Regarding tail merge, sometimes it is useful to blocks with exactly the same code including probes. A pass typically does not handle a single pattern like block merge or block duplicate. For example, both the merge and duplicate is done by the jump threading pass. Disabling a part of a pass (especially a future pass) may not be done automatically and still requires user's judgement.

I agree that letting optimization developer be aware of sample profile quality may not be practical. So far the approach I'm taking is to keep a good profile quality while fixing code quality regression. I expect at some time we can flip over the default value of SkipPseudoOp for maximum code quality and we keep an eye on the profile quality. We can also make a knob that automatically changes the default value to favor either factor.

hoy updated this revision to Diff 326868.Feb 26 2021, 6:41 PM

Adding comments for the usage of SkipPseudoOp.

wmi added inline comments.Feb 28 2021, 10:22 PM
llvm/include/llvm/CodeGen/MachineBasicBlock.h
676–678

This should work most of the time when ..., except for certain cases ...

It sounds like "SkipPseudoOp = true" is the more common cases and only certain cases will use the default value. It will lead to the confusion whether user should use the default value or not for now. I know you mentioned you would flip the default value in the future.
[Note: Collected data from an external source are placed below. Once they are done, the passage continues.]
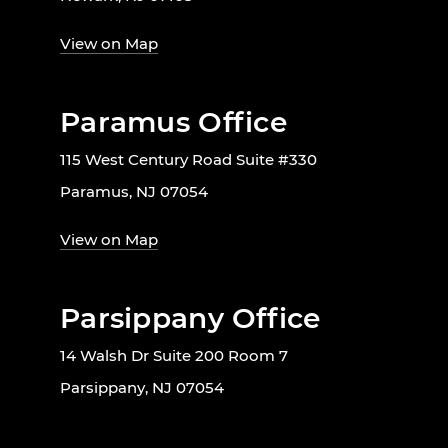
View on Map
Paramus Office
115 West Century Road Suite #330
Paramus, NJ 07054
View on Map
Parsippany Office
14 Walsh Dr Suite 200 Room 7
Parsippany, NJ 07054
If you think user is better to choose "SkipPseudoOp = true" in common cases, it may be good to suggest that in the front and add a TODO for flipping the default value.

llvm/lib/Transforms/IPO/SampleProfile.cpp
538–539

Nit: should not consume

hoy marked an inline comment as done.Feb 28 2021, 10:49 PM
hoy added inline comments.
llvm/include/llvm/CodeGen/MachineBasicBlock.h
676–678

Sure, comment added. I'd like to turn it on by default after a few more rounds until all optimizations that could hurt profile quality are understood.

llvm/lib/Transforms/IPO/SampleProfile.cpp
538–539

Fixed.

hoy updated this revision to Diff 327030.Feb 28 2021, 10:50 PM
hoy marked an inline comment as done.

Addressing Wei's feedbacks.

wmi accepted this revision.Mar 1 2021, 8:43 AM

LGTM.

This revision is now accepted and ready to land.Mar 1 2021, 8:43 AM
This revision was landed with ongoing or failed builds.Mar 3 2021, 10:45 PM
This revision was automatically updated to reflect the committed changes.